Your instructions:
Only an exact repetition of all the entries will be accepted.

Data excerpts:
BEGIN

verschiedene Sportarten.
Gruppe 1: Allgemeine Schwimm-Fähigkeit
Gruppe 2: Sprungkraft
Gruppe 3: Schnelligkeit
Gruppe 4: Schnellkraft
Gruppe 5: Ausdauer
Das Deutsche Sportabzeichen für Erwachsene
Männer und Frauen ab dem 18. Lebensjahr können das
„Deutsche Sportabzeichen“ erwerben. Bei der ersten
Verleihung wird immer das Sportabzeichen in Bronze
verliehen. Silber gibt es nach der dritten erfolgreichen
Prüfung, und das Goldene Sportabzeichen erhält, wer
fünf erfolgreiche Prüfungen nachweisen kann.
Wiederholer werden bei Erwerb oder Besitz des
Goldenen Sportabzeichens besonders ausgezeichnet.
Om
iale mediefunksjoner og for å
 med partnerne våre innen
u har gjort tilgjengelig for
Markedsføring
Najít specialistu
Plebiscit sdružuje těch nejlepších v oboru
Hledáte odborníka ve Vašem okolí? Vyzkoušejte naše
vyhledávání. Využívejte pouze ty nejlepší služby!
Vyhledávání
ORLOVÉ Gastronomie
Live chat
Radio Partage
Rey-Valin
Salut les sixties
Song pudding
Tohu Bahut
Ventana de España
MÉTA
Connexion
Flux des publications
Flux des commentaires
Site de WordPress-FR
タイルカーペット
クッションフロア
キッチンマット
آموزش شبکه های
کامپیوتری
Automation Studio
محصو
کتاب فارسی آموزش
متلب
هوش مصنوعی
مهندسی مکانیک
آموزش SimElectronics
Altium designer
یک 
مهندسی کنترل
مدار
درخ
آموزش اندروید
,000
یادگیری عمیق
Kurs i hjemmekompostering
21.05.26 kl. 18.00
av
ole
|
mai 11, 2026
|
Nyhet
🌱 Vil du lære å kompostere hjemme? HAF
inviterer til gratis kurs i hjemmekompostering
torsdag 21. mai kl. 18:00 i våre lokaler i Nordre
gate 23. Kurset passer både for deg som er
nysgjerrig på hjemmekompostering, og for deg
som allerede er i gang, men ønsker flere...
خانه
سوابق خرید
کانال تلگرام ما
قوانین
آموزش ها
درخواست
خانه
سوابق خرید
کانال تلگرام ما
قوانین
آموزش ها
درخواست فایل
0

END

Response:
verschiedene Sportarten.
Gruppe 1: Allgemeine Schwimm-Fähigkeit
Gruppe 2: Sprungkraft
Gruppe 3: Schnelligkeit
Gruppe 4: Schnellkraft
Gruppe 5: Ausdauer
Das Deutsche Sportabzeichen für Erwachsene
Männer und Frauen ab dem 18. Lebensjahr können das
„Deutsche Sportabzeichen“ erwerben. Bei der ersten
Verleihung wird immer das Sportabzeichen in Bronze
verliehen. Silber gibt es nach der dritten erfolgreichen
Prüfung, und das Goldene Sportabzeichen erhält, wer
fünf erfolgreiche Prüfungen nachweisen kann.
Wiederholer werden bei Erwerb oder Besitz des
Goldenen Sportabzeichens besonders ausgezeichnet.
Om
iale mediefunksjoner og for å
 med partnerne våre innen
u har gjort tilgjengelig for
Markedsføring
Najít specialistu
Plebiscit sdružuje těch nejlepších v oboru
Hledáte odborníka ve Vašem okolí? Vyzkoušejte naše
vyhledávání. Využívejte pouze ty nejlepší služby!
Vyhledávání
ORLOVÉ Gastronomie
Live chat
Radio Partage
Rey-Valin
Salut les sixties
Song pudding
Tohu Bahut
Ventana de España
MÉTA
Connexion
Flux des publications
Flux des commentaires
Site de WordPress-FR
タイルカーペット
クッションフロア
キッチンマット
آموزش شبکه های
کامپیوتری
Automation Studio
محصو
کتاب فارسی آموزش
متلب
هوش مصنوعی
مهندسی مکانیک
آموزش SimElectronics
Altium designer
یک 
مهندسی کنترل
مدار
درخ
آموزش اندروید
,000
یادگیری عمیق
Kurs i hjemmekompostering
21.05.26 kl. 18.00
av
ole
|
mai 11, 2026
|
Nyhet
🌱 Vil du lære å kompostere hjemme? HAF
inviterer til gratis kurs i hjemmekompostering
torsdag 21. mai kl. 18:00 i våre lokaler i Nordre
gate 23. Kurset passer både for deg som er
nysgjerrig på hjemmekompostering, og for deg
som allerede er i gang, men ønsker flere...
خانه
سوابق خرید
کانال تلگرام ما
قوانین
آموزش ها
درخواست
خانه
سوابق خرید
کانال تلگرام ما
قوانین
آموزش ها
درخواست فایل
0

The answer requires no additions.